If you wanted to trainspot this record’s genealogy you could probably trace its persistent drums and throbbing bass back to the same Italo and Hi-NRG sounds that inform much of today’s synthwave music. Indeed, songs like “Cop | Magnum bass” and “Night Run” share plenty with outrun electro, with gated reverb aplenty on the percussion and melancholic synth breakdowns delivered at highway speeds. This isn’t 80s throwback music by any means though, as Pelleschi keeps his sound design and production distinctly modern, invoking body techno on the clamorous “Strict Dress Code” and even a bit of Gesaffelstein’s mid-tempo bump on “Klm”. The common ground is generally Rémy’s capacity for clever arrangement, wringing the most of each loop or lead sound’s potential applications before sliding comfortably on to the next.
While I doubt very much that naming the album Polygon is specifically meant to conjure Richard D James’ most notable side-project, there’s more than a little bit of Artificial Intelligence in its DNA as well. The pinging synthlines and stabs that carom around the stereo spectrum on “Polygon 1” are entirely reminiscent of Warp Records’ 90s moves towards the transfiguration of electronic dance music, a mood reinforced by the use of a breaksy drums and strangled organ sound on “Dfg”. “Osc-A” and “Sdk” flirt heavily with those sounds in the zippy and uptempo 16th note loops that each employ but always stop short of full on abstraction; while packed with hints and references to Pelleschi’s own considerable work as an experimentalist, these songs keep themselves firmly planted in less theoretical territory.
Artists that confound expectations are often held to odd double standards; while listeners might praise their exploratory work as fearless and avant garde, moving towards the dancefloor and approachability can be perceived as a cop-out.

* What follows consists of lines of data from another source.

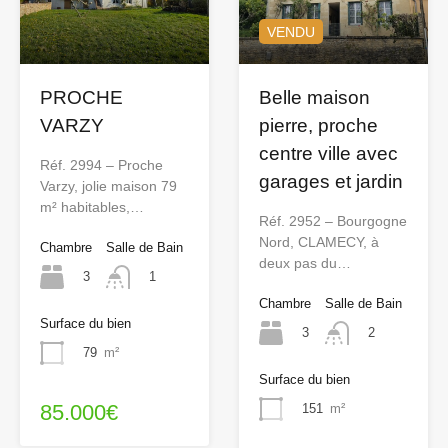
VENDU
PROCHE
Belle maison
VARZY
pierre, proche
centre ville avec
Réf. 2994 – Proche
garages et jardin
Varzy, jolie maison 79
m² habitables,…
Réf. 2952 – Bourgogne
Nord, CLAMECY, à
Chambre
Salle de Bain
deux pas du…
3
1
Chambre
Salle de Bain
Surface du bien
3
2
79
m²
Surface du bien
85.000€
151
m²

If thoughts of that backlash ever occurred to Rémy Pelleschi, you won’t hear it on Polygon, a record that betrays the confidence of the producer and artist behind it within each of its many musical choices. It may not have been what anyone was honestly expecting from Mlada Fronta after such an extended absence, but really, if it had been exactly what you theoretically imagined, wouldn’t you have been a little disappointed?